Hugh Lowell Montgomery
Hugh Lowell Montgomery is an American mathematician, working in the fields of analytic number theory and mathematical analysis. He is the namesake of Montgomery's pair correlation conjecture on the zeros of the Riemann zeta function, is known for his development of large sieve methods, and is the author of multiple books on number theory and analysis. He is a professor emeritus at the University of Michigan.
Education and career
Montgomery was born on August 26, 1944, in Muncie, Indiana.He was an undergraduate at the University of Illinois Urbana-Champaign. On graduating in 1966, he became a Marshall scholar at the University of Cambridge in England. There, he became a Fellow of Trinity College, Cambridge in 1969, and completed his Ph.D. in 1972. His dissertation, Topics in Multiplicative Number Theory, was supervised by Harold Davenport.

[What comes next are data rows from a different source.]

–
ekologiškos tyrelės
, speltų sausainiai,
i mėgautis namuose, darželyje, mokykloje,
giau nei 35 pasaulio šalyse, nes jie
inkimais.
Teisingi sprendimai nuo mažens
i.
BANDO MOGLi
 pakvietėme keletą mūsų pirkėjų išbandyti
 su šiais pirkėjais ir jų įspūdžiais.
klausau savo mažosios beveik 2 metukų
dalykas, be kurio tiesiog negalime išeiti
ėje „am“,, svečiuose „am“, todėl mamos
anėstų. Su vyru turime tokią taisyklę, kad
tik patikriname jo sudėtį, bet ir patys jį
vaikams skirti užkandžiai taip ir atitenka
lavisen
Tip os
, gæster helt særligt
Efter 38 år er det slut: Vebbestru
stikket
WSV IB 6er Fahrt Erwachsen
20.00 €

He became an assistant professor of mathematics at the University of Michigan in 1972. He was quickly promoted, to associate professor in 1973 and full professor in 1975. At the University of Michigan, he advised 19 doctoral students, including Sidney Graham in 1977, Brian Conrey in 1980, and Russell Lyons in 1983. He retired as a professor emeritus in 2020.
Recognition
Montgomery was a 1972 recipient of the Adams Prize, and the 1974 recipient of the Salem Prize.In 1974, Montgomery was an invited speaker of the International Congress of Mathematicians in Vancouver. In 2012, he became a fellow of the American Mathematical Society.